Chemical reactions break old chemical bonds and form new ones. That's how wax is converted into carbon dioxide and water during the combustion of candles. It is also how small molecules of carbon and hydrogen, called ethylene, are glued together to form the long polymer chains that are the basis of plastics. In both instances a jolt of energy dislodges atoms from one molecule, often initiating a domino-like rearrangement of atoms in the remaining molecules.

Chemists used to liken chemical reactions to a hike over a mountain. The height of the mountain represents the amount of energy required to kickstart the reaction -- called the reaction's activation energy. The implication was that once a reaction was underway, it was a straight shot to the trail's end.


In reality chemical reactions are more like rollercoaster rides -- a series of swales and summits, with each dip representing an intermediate chemical structure and each incline an energy requirement that must be met for the reaction to continue.

Operating under the old analogy, chemists are limited in the degree to which they can control a reaction. Even relatively simple reactions like polymerization require precise, minute changes to produce the desired results. Most industries employ catalysts -- molecules, often metals that lower activation energies by subtly redistributing the electrons surrounding an atom's nucleus. A catalyst that lands an atom nanometers off target or ends too soon may fail to improve the reaction rate or may yield an entirely different compound. A reaction to form a polymer may have similar problems if it is slightly off. For example, long-chain polymers form hard plastics that polymers with branching structures.

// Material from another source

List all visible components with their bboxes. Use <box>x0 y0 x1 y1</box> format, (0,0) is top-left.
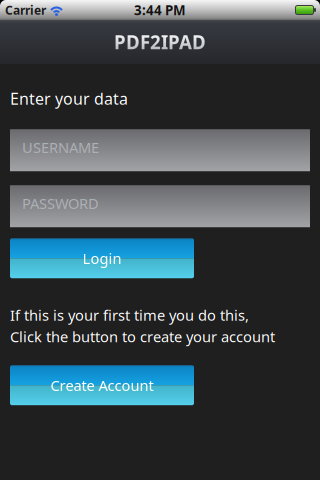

Having refined the reaction as much as possible based on a limited, industry and other groups are looking to scientists like Morokuma for more options. Morokuma's maps of reaction pathways, also called potential energy curves, reveal all the possibilities. His maps of catalysts interacting at various stages in a reaction help industry narrow the choices of catalysts, which they then test experimentally.

But reaction pathways are computationally costly to generate. The energy associated with bonds breaking and reforming can be captured only through computationally expensive quantum mechanical equations that yield results within 1-2 kilocalories, which is the same reliability as experimental results. Looking at just one reaction step -- one trip over the mountain -- can take days to weeks on four processors of NCSA's SGI Origin2000. And that's only for the 20 to 40 atoms that constitute a catalyst's reaction center. Trying to account for the influence of the rest of system on the reaction lengthens the calculation tenfold -- at every step -- for each time the number of atoms doubles.